During the last decade, the question “Is it craft or is it art?” has been intensely debated. Functionality is often considered the determining factor, craft objects being defined and delimited by their functionality, and art objects belonging to the nonfunctional esthetic realm. Susan Cooper’s exhibition here of eight works, by its very title—“Non-Functional Furniture”—seems an attempt to locate craft objects within the supposedly more prestigious realm of fine art. However, Cooper’s works are not primarily about furniture or functionality. Consider Washington Chair, 1989, and Duet, 1988, a pair of ill-proportioned red chairs with painted blue shadows, odd-sized legs, elongated backs, and trapezoidal seats. In these works, Cooper has created something quirky that certainly looks like furniture; however, because the distortions are not dictated by an exploration of craft materials or the concept of the chairs, these works may be understood as constructions that use furniture as a vehicle to explore other ideas, such as, in this case, the relationship between painting and sculpture. Their vocabulary of forms exploits Greenbergian ideas concerning pictorialism, especially the idea that sculpture should not focus on objectness (that is, three-dimensionality).

Even though Cooper’s works may superficially recall Scott Burton’s furniture in that they are constructed/framed in a pictorial mode, they undermine objectness and are related, at least theoretically, to Anthony Caro’s abstract sculpture. This is best seen in the painted shadows and highlights on the seats in Duet, three-dimensional objects constructed as trapezoids and tilted toward an imaginary picture plane so as to appear in flattened perspective. Cooper borrows some of the devices painters use to create tension between illusions of form and the flatness of the picture plane, something hardly necessary when making furniture or sculptural objects. In Coming of Age in 1968, 1988, Cooper complicates matters by placing a table with books on it below a painting of a potted plant in a bright, sunny window—the painting itself is also reproduced in miniature on the cover of one of the books. The trapezoidal tabletop looks like a reflection of the painting. Cooper raises questions about the identity of painting and sculpture through a game of realities and illusions.

After Gris, 1989, features a blue table constructed in perspective upon which a painted checkerboard panel and a red tablecloth with highlights, shadows, and modeling have been added. Here Cooper has upped the ante, not only by using painted shadows to replace the real shadows cast on the table legs by the tabletop, but by placing upon the table a three-dimensional bowl of fruit faceted with painted highlights and shadows, in Cubist fashion.

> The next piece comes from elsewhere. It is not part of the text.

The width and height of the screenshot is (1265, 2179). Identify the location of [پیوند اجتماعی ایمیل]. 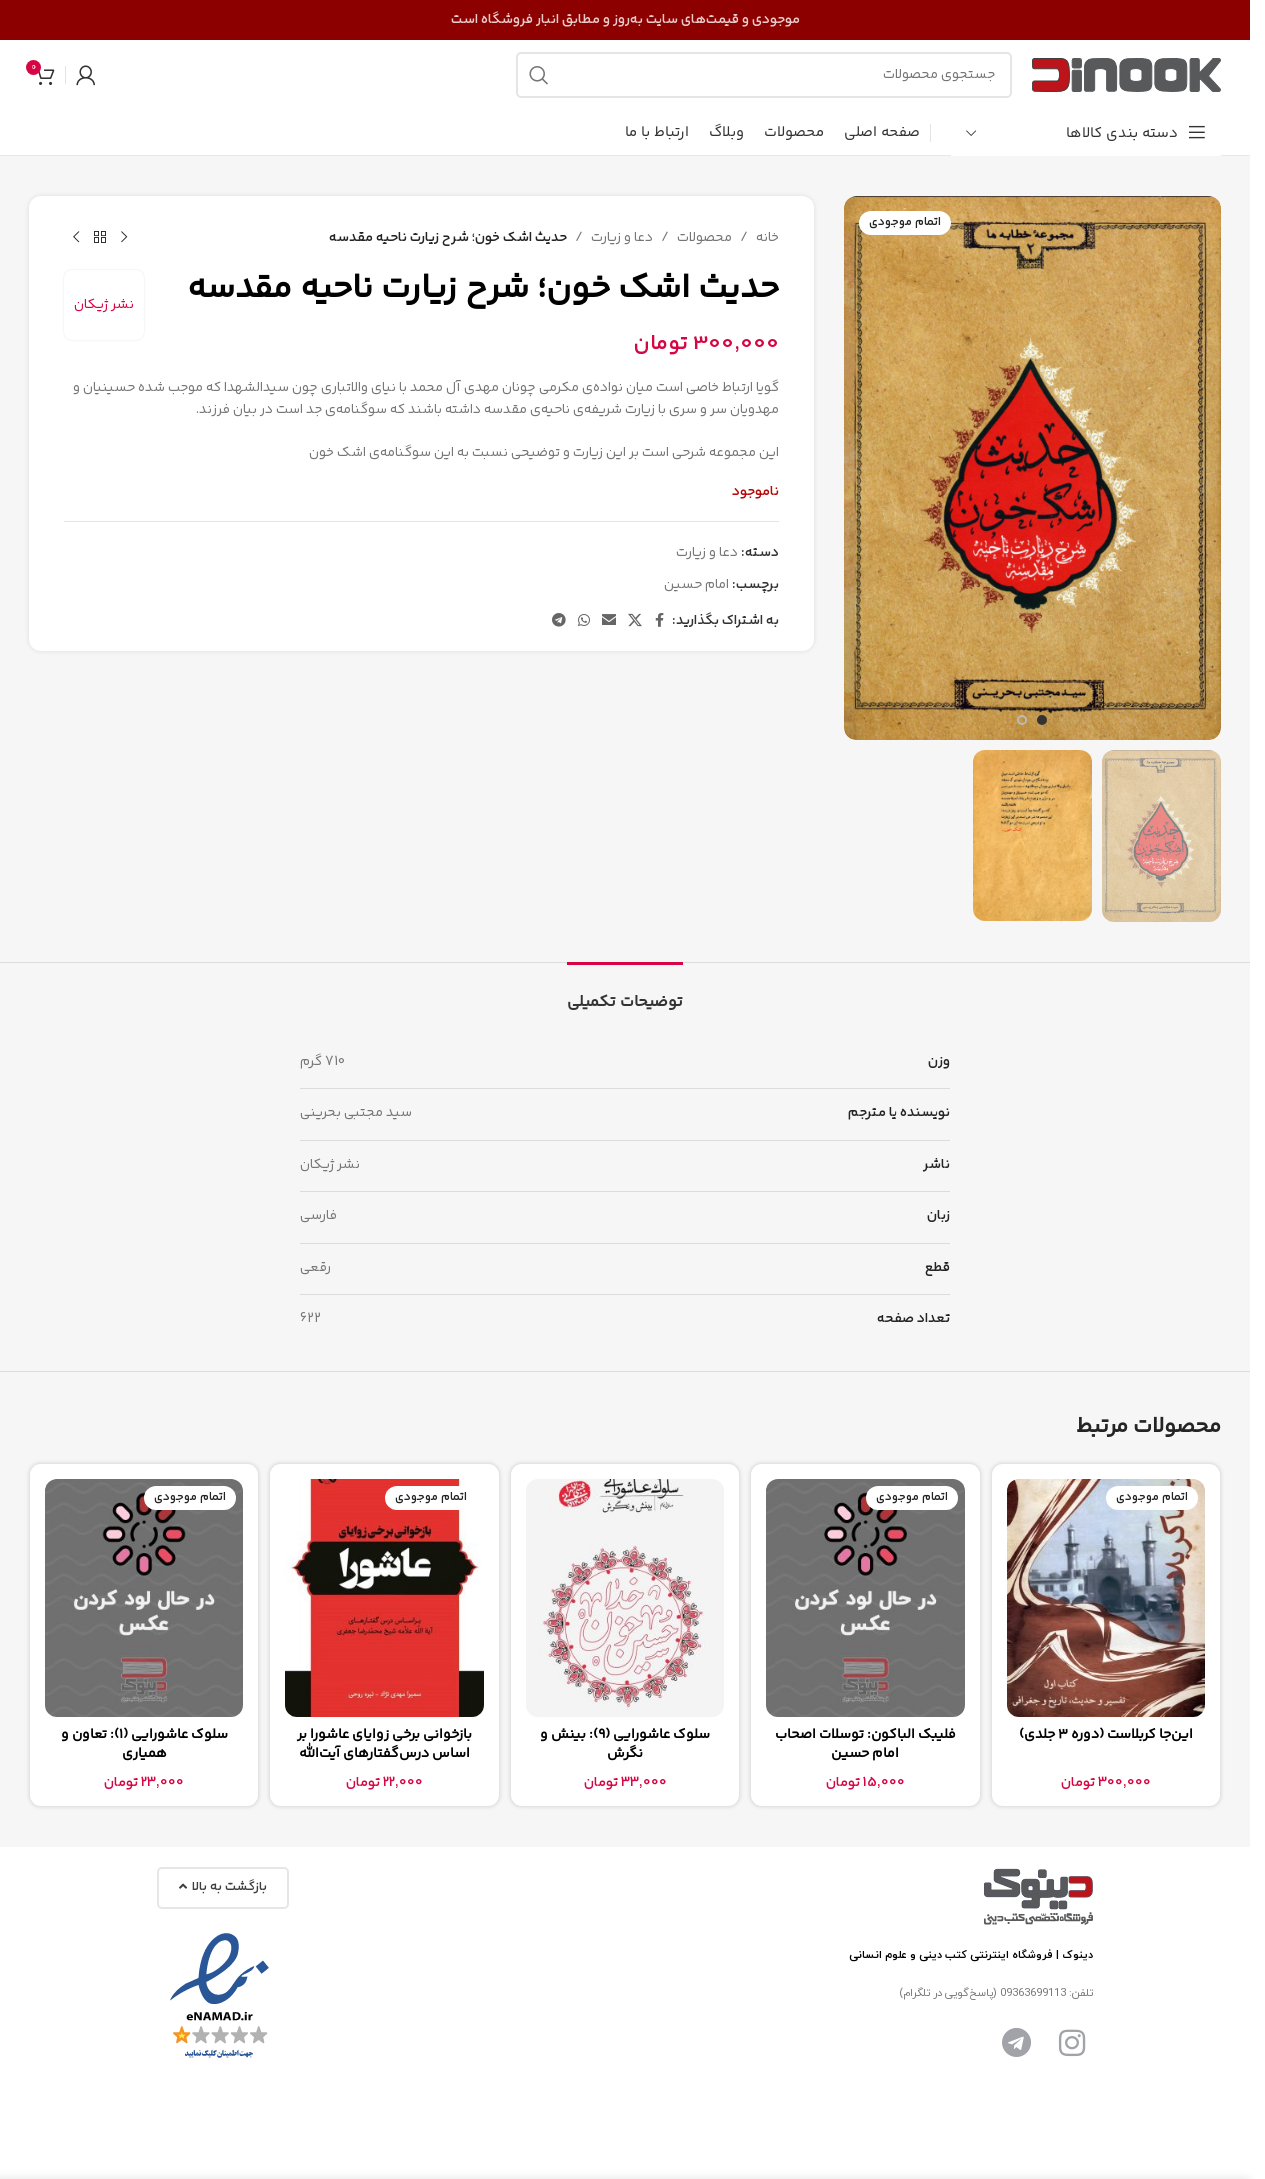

Since the construction is made to imitate the simulated Juan Gris painting that hangs above it, the painting becomes a guide to understanding the distortions as pictorial codes challenging the boundaries between painting and sculpture. However, since this work is made of recognizable things whose usual shapes and forms are commonly known, the pictorial adjustments are also seen as distortions of reality. This strategy permits two ways of seeing and understanding simultaneously and gives the work a stake in the real, as well as in an imaginary, world. Although Cooper doesn’t resolve all the formal problems she creates, her works are nonetheless intriguing for the way they exploit furniture to create things that exist somewhere on the boundary between craft, painting, and sculpture.